Ahead of time I want to mention there's one caveat: the line remappings are emitted in a separate file from the output proguard mapping. We can probably create a tool to merge the debug info or teach redex to output the proguard map like R8 does.
@benjaminRomano , were you able to resolve this issue? I am noticing a similar increase in apk size with no optimization enabled.
Can you try this patch? https://github.com/benjaminRomano/redex/pull/1
You can enable by adding deobfuscate_positions: false
to your config. This will disable de-obfuscation of line numbers to ensure that R8's line number optimizations are preserved. With this, you would use you original mappings file instead of the one outputted by Redex. I can't recall whether or not this flag can be used with optimizations that affect line numbers. My recollection of this patch is a bit hazy. We didn't end up using this patch.

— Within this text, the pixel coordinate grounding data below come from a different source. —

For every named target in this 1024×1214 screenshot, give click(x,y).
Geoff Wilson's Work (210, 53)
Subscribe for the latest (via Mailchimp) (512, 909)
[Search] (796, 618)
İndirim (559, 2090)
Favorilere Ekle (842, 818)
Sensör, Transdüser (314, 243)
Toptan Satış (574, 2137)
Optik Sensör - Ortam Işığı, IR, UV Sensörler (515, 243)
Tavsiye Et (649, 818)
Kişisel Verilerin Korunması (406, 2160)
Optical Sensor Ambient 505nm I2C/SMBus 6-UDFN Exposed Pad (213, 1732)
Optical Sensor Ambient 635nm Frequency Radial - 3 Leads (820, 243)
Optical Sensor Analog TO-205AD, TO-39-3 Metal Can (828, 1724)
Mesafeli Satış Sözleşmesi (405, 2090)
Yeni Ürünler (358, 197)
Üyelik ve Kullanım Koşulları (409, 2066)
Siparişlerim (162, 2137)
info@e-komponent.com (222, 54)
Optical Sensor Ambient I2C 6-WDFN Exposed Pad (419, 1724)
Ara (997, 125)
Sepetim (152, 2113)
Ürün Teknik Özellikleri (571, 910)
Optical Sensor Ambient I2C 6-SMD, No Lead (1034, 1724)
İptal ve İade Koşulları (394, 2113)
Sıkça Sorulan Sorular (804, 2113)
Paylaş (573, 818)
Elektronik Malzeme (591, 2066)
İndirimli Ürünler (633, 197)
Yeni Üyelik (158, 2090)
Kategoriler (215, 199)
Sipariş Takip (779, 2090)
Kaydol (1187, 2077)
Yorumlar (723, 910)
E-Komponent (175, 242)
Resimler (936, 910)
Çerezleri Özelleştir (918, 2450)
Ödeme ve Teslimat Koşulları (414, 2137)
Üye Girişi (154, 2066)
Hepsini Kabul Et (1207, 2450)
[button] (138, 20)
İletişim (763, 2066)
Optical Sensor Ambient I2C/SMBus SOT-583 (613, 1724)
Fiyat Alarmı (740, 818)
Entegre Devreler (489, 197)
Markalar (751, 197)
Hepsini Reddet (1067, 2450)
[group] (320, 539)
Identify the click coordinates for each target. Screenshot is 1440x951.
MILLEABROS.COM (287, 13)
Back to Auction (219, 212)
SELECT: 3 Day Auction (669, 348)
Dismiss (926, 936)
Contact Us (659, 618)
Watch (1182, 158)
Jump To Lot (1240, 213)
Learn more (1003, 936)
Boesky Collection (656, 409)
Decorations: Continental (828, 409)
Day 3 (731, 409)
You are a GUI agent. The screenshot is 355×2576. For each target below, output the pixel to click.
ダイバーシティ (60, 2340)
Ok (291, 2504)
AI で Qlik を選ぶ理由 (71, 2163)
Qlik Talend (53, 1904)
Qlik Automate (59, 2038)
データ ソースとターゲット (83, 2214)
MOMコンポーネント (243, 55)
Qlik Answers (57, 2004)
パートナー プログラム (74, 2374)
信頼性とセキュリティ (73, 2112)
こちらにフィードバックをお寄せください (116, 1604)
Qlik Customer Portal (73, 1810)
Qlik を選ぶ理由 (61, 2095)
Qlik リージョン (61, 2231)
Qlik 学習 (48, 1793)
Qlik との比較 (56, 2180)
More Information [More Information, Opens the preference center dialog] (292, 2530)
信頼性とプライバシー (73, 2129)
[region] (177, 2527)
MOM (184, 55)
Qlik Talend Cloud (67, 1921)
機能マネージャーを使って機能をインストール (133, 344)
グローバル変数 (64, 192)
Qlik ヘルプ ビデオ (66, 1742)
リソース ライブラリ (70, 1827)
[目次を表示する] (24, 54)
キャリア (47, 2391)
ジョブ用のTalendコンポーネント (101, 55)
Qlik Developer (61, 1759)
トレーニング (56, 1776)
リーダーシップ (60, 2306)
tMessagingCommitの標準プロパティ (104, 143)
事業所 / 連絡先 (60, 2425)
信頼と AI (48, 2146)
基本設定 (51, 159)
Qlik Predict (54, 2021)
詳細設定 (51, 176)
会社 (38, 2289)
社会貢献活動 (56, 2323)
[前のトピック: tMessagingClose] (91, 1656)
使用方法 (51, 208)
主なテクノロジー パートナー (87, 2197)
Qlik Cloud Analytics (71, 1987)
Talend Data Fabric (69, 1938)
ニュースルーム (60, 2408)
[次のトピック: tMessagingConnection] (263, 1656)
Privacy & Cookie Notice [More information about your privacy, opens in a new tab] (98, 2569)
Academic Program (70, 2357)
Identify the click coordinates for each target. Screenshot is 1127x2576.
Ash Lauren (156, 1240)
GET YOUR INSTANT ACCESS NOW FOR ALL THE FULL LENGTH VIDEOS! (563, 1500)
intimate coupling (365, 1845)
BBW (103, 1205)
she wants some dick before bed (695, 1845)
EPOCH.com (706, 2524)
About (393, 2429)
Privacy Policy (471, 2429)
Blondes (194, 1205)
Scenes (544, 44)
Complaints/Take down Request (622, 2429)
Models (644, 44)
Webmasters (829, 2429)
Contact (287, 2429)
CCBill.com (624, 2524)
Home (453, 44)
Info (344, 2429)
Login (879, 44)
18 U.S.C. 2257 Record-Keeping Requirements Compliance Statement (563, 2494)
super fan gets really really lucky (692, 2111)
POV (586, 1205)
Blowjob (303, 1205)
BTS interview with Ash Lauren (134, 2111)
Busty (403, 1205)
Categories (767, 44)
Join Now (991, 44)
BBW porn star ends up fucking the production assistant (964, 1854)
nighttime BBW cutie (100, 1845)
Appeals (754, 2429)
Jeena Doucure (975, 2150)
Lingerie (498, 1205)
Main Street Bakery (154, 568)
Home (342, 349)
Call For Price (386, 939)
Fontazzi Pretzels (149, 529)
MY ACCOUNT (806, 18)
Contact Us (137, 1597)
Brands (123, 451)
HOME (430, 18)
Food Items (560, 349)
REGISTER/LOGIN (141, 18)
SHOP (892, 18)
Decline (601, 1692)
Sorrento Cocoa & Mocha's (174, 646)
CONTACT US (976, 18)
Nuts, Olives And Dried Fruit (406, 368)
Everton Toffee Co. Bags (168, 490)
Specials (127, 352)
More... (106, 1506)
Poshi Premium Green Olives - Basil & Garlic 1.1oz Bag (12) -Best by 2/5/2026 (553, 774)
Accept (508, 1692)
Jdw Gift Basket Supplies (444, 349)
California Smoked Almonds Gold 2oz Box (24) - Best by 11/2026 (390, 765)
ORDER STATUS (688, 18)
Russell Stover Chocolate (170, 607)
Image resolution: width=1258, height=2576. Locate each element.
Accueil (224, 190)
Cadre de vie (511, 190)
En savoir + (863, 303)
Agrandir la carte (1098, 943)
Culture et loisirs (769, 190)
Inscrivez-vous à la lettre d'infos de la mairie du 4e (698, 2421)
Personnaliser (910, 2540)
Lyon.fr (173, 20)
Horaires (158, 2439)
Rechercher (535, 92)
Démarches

As for the other DEX size increase, we post-process DEX files after Redex with the following command:
# main dex list only needed if targeting SDK <=19
# If targeting SDK <=19, --debug may make your DEX size smaller
# --pg-map is needed to take advantage of R8's class distribution
r8 d8 --min-api <...> --output --pg-map <...> --main-dex-list <...> <DEX files>
I think this produces smaller files due to R8's class distribution heuristic being better than Redex's default Interdex configuration. However, I didn't dig deeply into this so that may not be the reason. The Redex maintainers may have a better idea.
@benjaminRomano , i needed some more inputs regarding how you'll use r8. I will try to connect with offline via LinkedIn to know more details. Thanks.